The general public’s view on My HealthWay has been mixed. Consumer groups welcome the initiative as each person will have control and ownership over their data, and sharing information between medical institutions and insurance companies will enhance accessibility and choice.6 On the other hand, some patient groups argue that simple storage and merging of health data does not guarantee autonomy. Health records are complex datasets, and giving informed consent for access for specific uses may be difficult to understand and implement. Furthermore, there are currently no effective measures or sanctions in place for its misuse. The government has emphasised that data in My HealthWay are not for commercial use, but this will not stop patients from sending their data to private institutions, such as large hospitals, insurance companies, and data mining companies.

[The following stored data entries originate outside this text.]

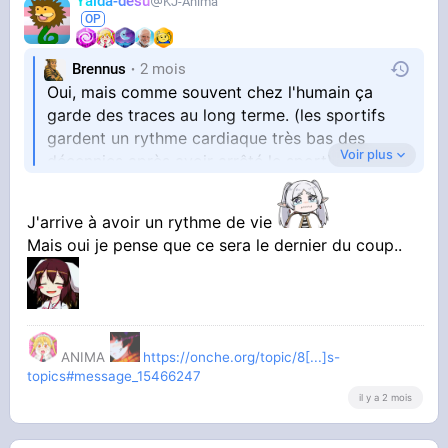
Yalda-desu
KJ-Anima
Brennus
2 mois
Oui, mais comme souvent chez l'humain ça
garde des traces au long terme. (les sportifs
gardent un rythme cardiaque très bas des
Voir plus
décennies après avoir arrêté le sport)
Mais c'est surtout que si tu as déjà du mal à
avoir une hygiène de vie imagine avec encore
J'arrive à avoir un rythme de vie
les contraintes supplémentaires d'un
Mais oui je pense que ce sera le dernier du coup..
métabolisme de petit vieux...
ANIMA
https://onche.org/topic/8[...]s-
topics#message_15466247
il y a 2 mois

Questions about good governance remain. Regrettably, at the early stages of policy development, the My HealthWay Development Committee did not include any patient group or civil society representatives. It was only in 2021, during the implementation stage, that one patient representative was able to participate in a committee where the rest of the 15 members were from the government and industry.7
My HealthWay has the potential to return the ownership of data to patients, when at present it is largely in the domain of individual medical institutions. The ability to personally store your own digital health records and to decide when to selectively transfer data for secondary use will empower people and enhance their autonomy. However, the sensitivity of health data, especially when merged with other identifiable data, poses risks to privacy. Ensuring that the app doesn’t simply hand over the ownership of the data without sufficient safeguards is essential, and should be achieved not only through technological means but by transparent governance. Without this there is a very real risk that My HealthWay will cause harms that offset its benefits.
Junho Jung is a researcher at the Center for Health and Social Change, a non-profit community based research centre specialising in transdisciplinary research on health issues. He is leading the project in critically analysing digitalisation of health in Korea.

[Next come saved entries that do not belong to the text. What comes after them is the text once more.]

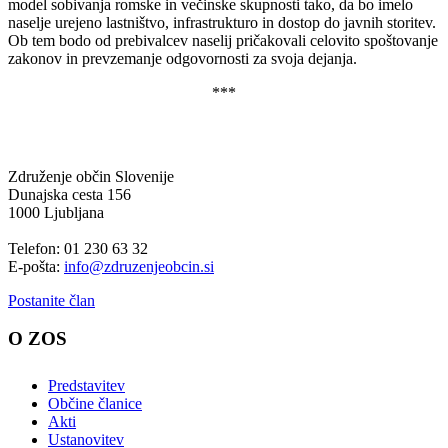
model sobivanja romske in večinske skupnosti tako, da bo imelo
naselje urejeno lastništvo, infrastrukturo in dostop do javnih storitev.
Ob tem bodo od prebivalcev naselij pričakovali celovito spoštovanje
zakonov in prevzemanje odgovornosti za svoja dejanja.
***
Združenje občin Slovenije
Dunajska cesta 156
1000 Ljubljana
Telefon: 01 230 63 32
E-pošta:
info@zdruzenjeobcin.si
Postanite član
O ZOS
Predstavitev
Občine članice
Akti
Ustanovitev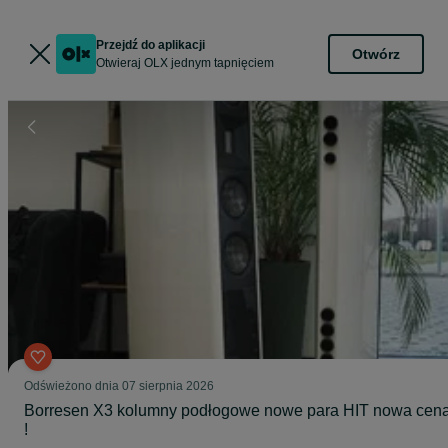
Przejdź do aplikacji
Otwórz
Otwieraj OLX jednym tapnięciem
Odświeżono dnia 07 sierpnia 2026
Borresen X3 kolumny podłogowe nowe para HIT nowa cen
!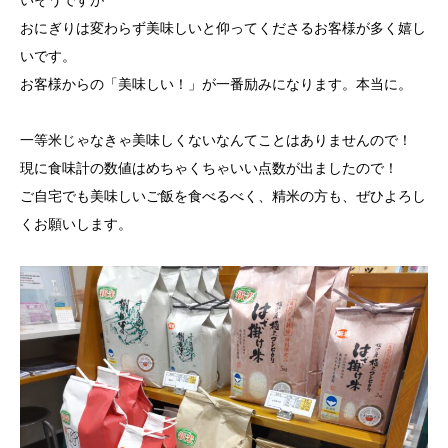
いそうですが
おにぎりは変わらず美味しいと仰ってくださるお客様が多く嬉し
いです。
お客様からの「美味しい！」が一番励みになります。本当に。
一等米じゃなきゃ美味しくないなんてことはありませんので！
現に食味計の数値はめちゃくちゃいい点数が出ましたので！
ご自宅でも美味しいご飯を食べるべく、精米の方も、ぜひよろし
くお願いします。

Competing interests: none declared.
1. Lee, Byung-chul. Analysis on National Healthcare Data Budget. National Assembly Budget Office, Korea. 2021. pp. 4-5.
2. Ministry of Health and Welfare. Press Release. Initiating My HealthWay (Health Data Highway). 24 Feb 2021.
3 Park, Hye-yun. Expanding MyData industry to all sectors, from finance to health and communications. News1 Korea. 11 Jun 2021.
4 Resident registration numbers were introduced in 1968 as a means of promoting national security. Thus, it has long been used as a means of surveillance, especially during times of military dictatorship. For detailed review, in terms of health, refer to Kang Minah, et al. Korean Resident Registration System for Universal Health Coverage. World Bank. 2019.
5. Fourth Industrial Revolution Committee. Implementation Plan for “My HealthWay” (MyData in Medical Sector) to Promote National Health and Innovating Healthcare. pp. 4. February 2021.
6. Kang Gun-uk. “Consumer Rights and Simplifying Private Insurance Claims”, in Conference on Data Rights of Healthcare Consumer. The Voice of Consumers, Korea. 31 May 2021.
7. Ministry of Health and Welfare. Press Release. Start social discussion to form My HealthWay ecosystem – First meeting of MyData Steering Committee. 10 May 2021.